À la base de Pour sûr, Umberto Eco et son Oeuvre ouverte, qui lui a donné envie «de faire des oeuvres larges... larges... qui ouvrent sur autre chose.» Et le chiffre 12, dont l'auteure avait lu dans quelque livre des symboles que, multiplié par lui-même, il devenait symbole de sérénité. Voilà pourquoi elle a agencé son roman selon 144 chapitres de 12 fragments. Un travail de moine. «Le lecteur ne doit pas trop s'embarrasser de tout ça, assure-t-elle pourtant. Mais s'il veut s'amuser à fouiller, à décortiquer la structure, il peut le faire.»

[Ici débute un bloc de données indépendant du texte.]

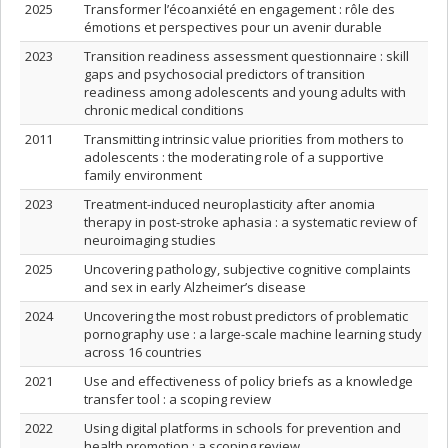
2025
Transformer l’écoanxiété en engagement : rôle des
émotions et perspectives pour un avenir durable
2023
Transition readiness assessment questionnaire : skill
gaps and psychosocial predictors of transition
readiness among adolescents and young adults with
chronic medical conditions
2011
Transmitting intrinsic value priorities from mothers to
adolescents : the moderating role of a supportive
family environment
2023
Treatment-induced neuroplasticity after anomia
therapy in post-stroke aphasia : a systematic review of
neuroimaging studies
2025
Uncovering pathology, subjective cognitive complaints
and sex in early Alzheimer’s disease
2024
Uncovering the most robust predictors of problematic
pornography use : a large-scale machine learning study
across 16 countries
2021
Use and effectiveness of policy briefs as a knowledge
transfer tool : a scoping review
2022
Using digital platforms in schools for prevention and
health promotion : a scoping review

Il peut aussi, tout au long de ce roman foisonnant, se familiariser avec le chiac, cette langue mal-aimée, mal assumée, mais bien en chair, que l'auteure sait faire chanter avec autant de justesse que Michel Tremblay avec le joual. Ce qui n'est pas peu dire.

C'est supposé qu'y en avait du temps de Molière qui trouviont que son français était trop populaire, pas assez raffiné, dit un personnage.

Denne hõw cõme qu'y disont tout le temps la langue de Molière, comme si qu'y était le kingpin du français?

Probablement parce qu'y a venu fãmous. C'était peut-être le premier Français à venir fãmous.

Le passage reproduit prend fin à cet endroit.